¿Qué es el yoga y para qué sirve?

Hoy en día, la palabra yoga aparece por todas partes. Desde gimnasios, anuncios de ropa deportiva, hasta cuentas de Instagram llenas de posturas espectaculares. Pero si nos paramos a mirar con calma, nos damos cuenta de que este concepto se ha ido desvirtuando. Mientras más popular se hace, más se aleja de lo que realmente es: una herramienta de transformación interna.

Un vistazo a la historia del yoga

El yoga no nació como una serie de ejercicios físicos para estirar el cuerpo o fortalecer la musculatura. Su origen se remonta a la India hace más de 3.000 años, vinculado a prácticas espirituales que buscaban algo mucho más profundo: unir la mente, el cuerpo y la conciencia con lo divino.

La palabra “Yoga” viene del sánscrito “yuj”, que significa “unir” o “integrar”. En textos antiguos como los Vedas y más tarde en los Yoga Sutras de Patanjali (siglo II a.C.), se describe el yoga no como una gimnasia, sino como un camino hacia la liberación del sufrimiento y la realización del ser.

¿Para qué sirve realmente el yoga?

Cuando alguien me pregunta para qué sirve el yoga, la respuesta puede sonar simple: sirve para estar mejor contigo mismo. Pero si profundizamos, nos damos cuenta de que sus beneficios son múltiples y tocan todas las capas de la experiencia humana:

  • A nivel físico: mejora la postura, fortalece, da flexibilidad y ayuda a aliviar dolores.

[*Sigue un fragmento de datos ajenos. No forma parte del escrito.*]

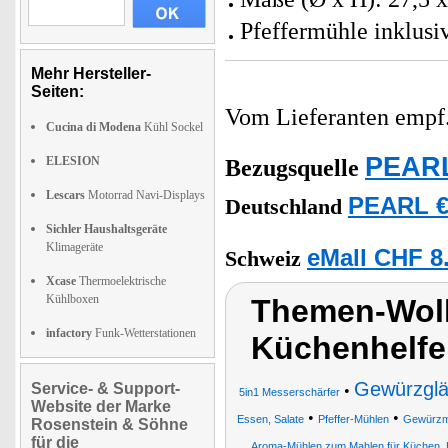
Pfeffermühle inklusi
Mehr Hersteller-
Seiten:
Vom Lieferanten emp
Cucina di Modena
Kühl Sockel
PEARL
ELESION
Bezugsquelle
Lescars
Motorrad Navi-Displays
PEARL €
Deutschland
Sichler Haushaltsgeräte
Klimageräte
eMall CHF 8
Schweiz
Xcase
Thermoelektrische
Kühlboxen
Themen-Wol
infactory
Funk-Wetterstationen
Küchenhelfer
Gewürzglä
Service- & Support-
•
5in1 Messerschärfer
Website der Marke
•
•
Essen, Salate
Pfeffer-Mühlen
Gewürzm
Rosenstein & Söhne
für die
Aroma-Mühlen zum Mahlen für Küchen,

  • A nivel mental: calma la mente, reduce la ansiedad y nos entrena en la atención plena.

  • A nivel emocional: nos hace más conscientes de lo que sentimos y nos enseña a no reaccionar de manera automática.

  • A nivel espiritual: abre la puerta a sentirnos parte de algo más grande que nosotros mismos.

Lo curioso es que la práctica externa (las posturas, o asanas) es solo una pequeña parte de todo lo que el yoga engloba. En su esencia, el yoga es un estado interno de unión y silencio, no una postura perfecta para subir a redes sociales.

El yoga hoy: entre la esencia y la moda

No se trata de criticar el boom del yoga —porque gracias a esa expansión cada vez más personas se acercan a él—, pero sí es importante recordar que el yoga no es una foto en Instagram ni una moda pasajera.

El yoga es una práctica de vida, un recordatorio de que la calma ya está dentro de nosotros. Las asanas, la respiración (pranayama) y la meditación son herramientas que nos guían a experimentar esa unión.

Y cuando comprendemos esto, empezamos a usar el yoga como lo que es: una vía para conocernos y transformarnos desde dentro.